- **YOUR ASSIGNMENT**
Beginning at the top of the material, repeat each line exactly, and stop once the line with "atração por algumes homens (talvez sob" has been written.
──────── AVAILABLE DATA
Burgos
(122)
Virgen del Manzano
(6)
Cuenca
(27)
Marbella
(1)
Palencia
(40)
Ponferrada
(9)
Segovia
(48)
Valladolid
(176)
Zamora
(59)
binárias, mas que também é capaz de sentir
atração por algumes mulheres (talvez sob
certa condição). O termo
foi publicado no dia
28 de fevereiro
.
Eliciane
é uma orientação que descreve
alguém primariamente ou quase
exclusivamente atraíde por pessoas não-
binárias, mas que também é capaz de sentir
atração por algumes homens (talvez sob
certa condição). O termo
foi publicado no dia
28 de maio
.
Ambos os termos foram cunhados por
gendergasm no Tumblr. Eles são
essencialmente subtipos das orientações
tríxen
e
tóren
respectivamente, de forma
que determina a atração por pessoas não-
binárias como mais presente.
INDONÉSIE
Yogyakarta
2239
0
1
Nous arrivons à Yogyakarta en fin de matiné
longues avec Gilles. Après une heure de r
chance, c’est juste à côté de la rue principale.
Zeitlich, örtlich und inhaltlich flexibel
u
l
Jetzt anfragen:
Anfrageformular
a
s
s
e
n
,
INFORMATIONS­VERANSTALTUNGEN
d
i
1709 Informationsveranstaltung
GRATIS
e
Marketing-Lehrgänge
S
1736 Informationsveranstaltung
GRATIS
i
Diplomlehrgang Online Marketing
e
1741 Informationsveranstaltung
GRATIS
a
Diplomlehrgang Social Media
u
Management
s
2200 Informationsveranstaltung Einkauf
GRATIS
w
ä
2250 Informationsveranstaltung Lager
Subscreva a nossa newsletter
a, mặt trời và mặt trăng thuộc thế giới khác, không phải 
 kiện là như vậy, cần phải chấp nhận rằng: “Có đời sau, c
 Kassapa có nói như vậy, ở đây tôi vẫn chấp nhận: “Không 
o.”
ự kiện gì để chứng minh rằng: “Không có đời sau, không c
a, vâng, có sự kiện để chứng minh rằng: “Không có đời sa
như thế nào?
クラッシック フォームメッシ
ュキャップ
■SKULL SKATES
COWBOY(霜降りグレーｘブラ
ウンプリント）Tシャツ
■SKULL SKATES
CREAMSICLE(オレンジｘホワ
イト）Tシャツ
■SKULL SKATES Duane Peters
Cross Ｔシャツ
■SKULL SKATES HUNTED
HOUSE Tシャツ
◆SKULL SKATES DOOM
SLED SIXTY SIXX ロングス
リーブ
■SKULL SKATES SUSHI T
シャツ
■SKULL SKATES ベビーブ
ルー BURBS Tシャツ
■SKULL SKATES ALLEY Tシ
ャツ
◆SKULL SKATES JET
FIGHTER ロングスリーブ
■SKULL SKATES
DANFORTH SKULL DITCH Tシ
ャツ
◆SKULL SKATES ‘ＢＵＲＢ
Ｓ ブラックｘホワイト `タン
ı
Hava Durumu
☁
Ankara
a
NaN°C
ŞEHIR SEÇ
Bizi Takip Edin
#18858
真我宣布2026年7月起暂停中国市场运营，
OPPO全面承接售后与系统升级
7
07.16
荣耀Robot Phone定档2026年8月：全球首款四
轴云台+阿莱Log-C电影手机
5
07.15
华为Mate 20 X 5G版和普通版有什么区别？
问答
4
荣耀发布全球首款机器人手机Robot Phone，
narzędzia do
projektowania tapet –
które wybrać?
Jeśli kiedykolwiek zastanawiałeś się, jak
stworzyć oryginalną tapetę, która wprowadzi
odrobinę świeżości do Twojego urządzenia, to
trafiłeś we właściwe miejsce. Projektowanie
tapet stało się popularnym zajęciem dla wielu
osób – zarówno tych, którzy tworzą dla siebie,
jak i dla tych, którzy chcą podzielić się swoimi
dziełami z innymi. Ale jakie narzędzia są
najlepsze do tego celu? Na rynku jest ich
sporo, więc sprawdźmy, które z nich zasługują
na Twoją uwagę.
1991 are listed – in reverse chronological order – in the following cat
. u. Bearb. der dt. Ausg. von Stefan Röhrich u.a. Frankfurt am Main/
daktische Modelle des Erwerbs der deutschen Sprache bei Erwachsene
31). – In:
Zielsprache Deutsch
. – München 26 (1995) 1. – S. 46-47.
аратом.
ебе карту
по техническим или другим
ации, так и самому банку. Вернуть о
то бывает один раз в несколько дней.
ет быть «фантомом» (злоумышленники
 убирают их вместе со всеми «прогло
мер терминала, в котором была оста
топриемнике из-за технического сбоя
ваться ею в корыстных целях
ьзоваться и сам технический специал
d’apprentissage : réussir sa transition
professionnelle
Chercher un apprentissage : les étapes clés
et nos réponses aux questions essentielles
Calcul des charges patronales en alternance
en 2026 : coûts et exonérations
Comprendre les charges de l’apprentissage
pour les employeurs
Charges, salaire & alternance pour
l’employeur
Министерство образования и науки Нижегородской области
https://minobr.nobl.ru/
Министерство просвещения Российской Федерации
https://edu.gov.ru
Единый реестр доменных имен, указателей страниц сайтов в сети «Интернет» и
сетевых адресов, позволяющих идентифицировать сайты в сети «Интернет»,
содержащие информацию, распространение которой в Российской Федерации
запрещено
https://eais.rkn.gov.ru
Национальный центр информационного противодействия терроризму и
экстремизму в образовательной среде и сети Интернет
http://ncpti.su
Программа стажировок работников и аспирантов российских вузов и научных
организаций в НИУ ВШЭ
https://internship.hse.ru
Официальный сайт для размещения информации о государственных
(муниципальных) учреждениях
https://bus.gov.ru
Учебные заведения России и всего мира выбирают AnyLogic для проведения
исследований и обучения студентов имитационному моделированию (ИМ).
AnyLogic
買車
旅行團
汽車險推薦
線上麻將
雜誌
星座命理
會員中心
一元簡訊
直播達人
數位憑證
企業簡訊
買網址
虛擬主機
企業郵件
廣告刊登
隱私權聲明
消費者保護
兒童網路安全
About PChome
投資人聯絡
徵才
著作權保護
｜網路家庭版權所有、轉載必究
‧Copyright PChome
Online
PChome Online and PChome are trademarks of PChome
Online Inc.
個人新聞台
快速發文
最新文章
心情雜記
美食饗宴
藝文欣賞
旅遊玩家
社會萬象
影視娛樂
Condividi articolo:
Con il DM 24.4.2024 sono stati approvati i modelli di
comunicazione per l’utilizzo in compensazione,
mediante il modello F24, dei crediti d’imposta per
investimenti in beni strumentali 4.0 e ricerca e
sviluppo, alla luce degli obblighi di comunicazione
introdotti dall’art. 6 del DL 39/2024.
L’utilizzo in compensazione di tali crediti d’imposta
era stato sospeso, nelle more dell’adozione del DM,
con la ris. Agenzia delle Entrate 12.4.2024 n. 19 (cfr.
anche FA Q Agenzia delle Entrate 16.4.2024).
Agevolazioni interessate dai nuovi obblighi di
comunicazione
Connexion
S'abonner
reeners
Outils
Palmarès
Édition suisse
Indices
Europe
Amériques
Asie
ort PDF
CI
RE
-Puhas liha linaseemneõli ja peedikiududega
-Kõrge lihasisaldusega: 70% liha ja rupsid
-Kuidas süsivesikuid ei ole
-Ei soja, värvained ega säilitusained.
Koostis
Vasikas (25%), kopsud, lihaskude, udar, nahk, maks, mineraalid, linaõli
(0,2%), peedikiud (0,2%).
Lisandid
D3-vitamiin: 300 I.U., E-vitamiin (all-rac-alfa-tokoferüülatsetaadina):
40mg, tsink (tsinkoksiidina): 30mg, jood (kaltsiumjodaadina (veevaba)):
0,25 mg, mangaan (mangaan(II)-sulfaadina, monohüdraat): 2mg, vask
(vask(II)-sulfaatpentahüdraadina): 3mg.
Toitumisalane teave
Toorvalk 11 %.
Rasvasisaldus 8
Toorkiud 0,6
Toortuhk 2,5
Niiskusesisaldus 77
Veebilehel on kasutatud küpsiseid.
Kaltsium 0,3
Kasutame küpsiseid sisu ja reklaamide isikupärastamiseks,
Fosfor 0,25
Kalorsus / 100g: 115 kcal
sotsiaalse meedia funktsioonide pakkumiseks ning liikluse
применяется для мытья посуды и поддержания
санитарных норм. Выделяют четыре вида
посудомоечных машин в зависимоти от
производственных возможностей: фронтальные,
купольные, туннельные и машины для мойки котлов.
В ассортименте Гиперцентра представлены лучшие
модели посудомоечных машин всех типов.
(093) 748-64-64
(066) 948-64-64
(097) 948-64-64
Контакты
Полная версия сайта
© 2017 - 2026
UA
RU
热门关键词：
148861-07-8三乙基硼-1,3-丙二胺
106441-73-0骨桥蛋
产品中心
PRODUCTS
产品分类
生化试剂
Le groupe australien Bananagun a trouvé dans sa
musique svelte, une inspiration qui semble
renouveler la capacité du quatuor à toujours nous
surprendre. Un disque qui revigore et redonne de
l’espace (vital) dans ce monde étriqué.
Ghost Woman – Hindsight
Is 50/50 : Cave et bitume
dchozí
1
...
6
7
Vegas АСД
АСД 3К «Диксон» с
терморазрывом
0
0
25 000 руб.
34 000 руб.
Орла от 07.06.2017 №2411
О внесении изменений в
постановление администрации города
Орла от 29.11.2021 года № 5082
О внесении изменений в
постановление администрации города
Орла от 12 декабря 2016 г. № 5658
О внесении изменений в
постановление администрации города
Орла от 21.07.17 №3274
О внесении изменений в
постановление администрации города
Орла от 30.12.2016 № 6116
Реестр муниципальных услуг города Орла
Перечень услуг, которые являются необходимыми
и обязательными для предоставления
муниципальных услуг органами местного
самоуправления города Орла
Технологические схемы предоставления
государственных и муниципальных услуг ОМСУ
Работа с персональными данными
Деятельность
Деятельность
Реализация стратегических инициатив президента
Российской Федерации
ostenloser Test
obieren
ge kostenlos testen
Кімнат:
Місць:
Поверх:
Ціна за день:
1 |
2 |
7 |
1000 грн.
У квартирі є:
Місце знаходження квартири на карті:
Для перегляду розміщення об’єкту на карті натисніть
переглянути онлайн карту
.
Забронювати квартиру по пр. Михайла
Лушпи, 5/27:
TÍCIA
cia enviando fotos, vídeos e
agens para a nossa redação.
────────────────
- **RESPONSE AREA**
Burgos
(122)
Virgen del Manzano
(6)
Cuenca
(27)
Marbella
(1)
Palencia
(40)
Ponferrada
(9)
Segovia
(48)
Valladolid
(176)
Zamora
(59)
binárias, mas que também é capaz de sentir
atração por algumes mulheres (talvez sob
certa condição). O termo
foi publicado no dia
28 de fevereiro
.
Eliciane
é uma orientação que descreve
alguém primariamente ou quase
exclusivamente atraíde por pessoas não-
binárias, mas que também é capaz de sentir
atração por algumes homens (talvez sob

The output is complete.